### DATA SHOWN:
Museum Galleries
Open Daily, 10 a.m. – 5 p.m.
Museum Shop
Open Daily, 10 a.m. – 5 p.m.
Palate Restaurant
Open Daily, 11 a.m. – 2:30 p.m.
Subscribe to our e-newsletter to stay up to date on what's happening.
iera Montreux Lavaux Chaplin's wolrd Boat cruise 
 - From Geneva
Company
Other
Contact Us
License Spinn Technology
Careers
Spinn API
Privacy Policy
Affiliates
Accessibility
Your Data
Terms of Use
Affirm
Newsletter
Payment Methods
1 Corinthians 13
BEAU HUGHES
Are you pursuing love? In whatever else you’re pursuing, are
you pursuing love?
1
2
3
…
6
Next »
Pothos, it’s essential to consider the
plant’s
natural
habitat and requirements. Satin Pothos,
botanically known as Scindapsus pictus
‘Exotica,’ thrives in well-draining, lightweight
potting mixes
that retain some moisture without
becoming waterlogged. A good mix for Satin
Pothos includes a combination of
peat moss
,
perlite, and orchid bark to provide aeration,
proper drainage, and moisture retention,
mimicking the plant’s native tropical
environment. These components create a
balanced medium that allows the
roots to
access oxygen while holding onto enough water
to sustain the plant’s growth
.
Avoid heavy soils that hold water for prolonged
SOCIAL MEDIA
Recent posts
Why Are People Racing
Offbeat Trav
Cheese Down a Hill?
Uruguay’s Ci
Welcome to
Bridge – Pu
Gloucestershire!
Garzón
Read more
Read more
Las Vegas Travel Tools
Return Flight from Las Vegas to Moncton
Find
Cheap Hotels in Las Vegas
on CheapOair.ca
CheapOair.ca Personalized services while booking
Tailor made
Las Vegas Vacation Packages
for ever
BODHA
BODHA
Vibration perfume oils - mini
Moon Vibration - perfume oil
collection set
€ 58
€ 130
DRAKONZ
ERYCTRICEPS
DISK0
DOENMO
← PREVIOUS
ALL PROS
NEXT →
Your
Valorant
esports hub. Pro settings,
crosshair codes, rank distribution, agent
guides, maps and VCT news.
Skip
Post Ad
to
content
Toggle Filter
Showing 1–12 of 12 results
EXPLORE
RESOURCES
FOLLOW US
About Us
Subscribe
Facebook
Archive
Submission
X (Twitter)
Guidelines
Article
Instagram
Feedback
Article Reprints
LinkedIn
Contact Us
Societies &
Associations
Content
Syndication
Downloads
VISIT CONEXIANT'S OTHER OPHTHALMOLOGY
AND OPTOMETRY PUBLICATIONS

### WORK ITEM:
Give back the complete material, keeping every word exactly as written.

### ANSWER SPACE:
Museum Galleries
Open Daily, 10 a.m. – 5 p.m.
Museum Shop
Open Daily, 10 a.m. – 5 p.m.
Palate Restaurant
Open Daily, 11 a.m. – 2:30 p.m.
Subscribe to our e-newsletter to stay up to date on what's happening.
iera Montreux Lavaux Chaplin's wolrd Boat cruise 
 - From Geneva
Company
Other
Contact Us
License Spinn Technology
Careers
Spinn API
Privacy Policy
Affiliates
Accessibility
Your Data
Terms of Use
Affirm
Newsletter
Payment Methods
1 Corinthians 13
BEAU HUGHES
Are you pursuing love? In whatever else you’re pursuing, are
you pursuing love?
1
2
3
…
6
Next »
Pothos, it’s essential to consider the
plant’s
natural
habitat and requirements. Satin Pothos,
botanically known as Scindapsus pictus
‘Exotica,’ thrives in well-draining, lightweight
potting mixes
that retain some moisture without
becoming waterlogged. A good mix for Satin
Pothos includes a combination of
peat moss
,
perlite, and orchid bark to provide aeration,
proper drainage, and moisture retention,
mimicking the plant’s native tropical
environment. These components create a
balanced medium that allows the
roots to
access oxygen while holding onto enough water
to sustain the plant’s growth
.
Avoid heavy soils that hold water for prolonged
SOCIAL MEDIA
Recent posts
Why Are People Racing
Offbeat Trav
Cheese Down a Hill?
Uruguay’s Ci
Welcome to
Bridge – Pu
Gloucestershire!
Garzón
Read more
Read more
Las Vegas Travel Tools
Return Flight from Las Vegas to Moncton
Find
Cheap Hotels in Las Vegas
on CheapOair.ca
CheapOair.ca Personalized services while booking
Tailor made
Las Vegas Vacation Packages
for ever
BODHA
BODHA
Vibration perfume oils - mini
Moon Vibration - perfume oil
collection set
€ 58
€ 130
DRAKONZ
ERYCTRICEPS
DISK0
DOENMO
← PREVIOUS
ALL PROS
NEXT →
Your
Valorant
esports hub. Pro settings,
crosshair codes, rank distribution, agent
guides, maps and VCT news.
Skip
Post Ad
to
content
Toggle Filter
Showing 1–12 of 12 results
EXPLORE
RESOURCES
FOLLOW US
About Us
Subscribe
Facebook
Archive
Submission
X (Twitter)
Guidelines
Article
Instagram
Feedback
Article Reprints
LinkedIn
Contact Us
Societies &
Associations
Content
Syndication
Downloads
VISIT CONEXIANT'S OTHER OPHTHALMOLOGY
AND OPTOMETRY PUBLICATIONS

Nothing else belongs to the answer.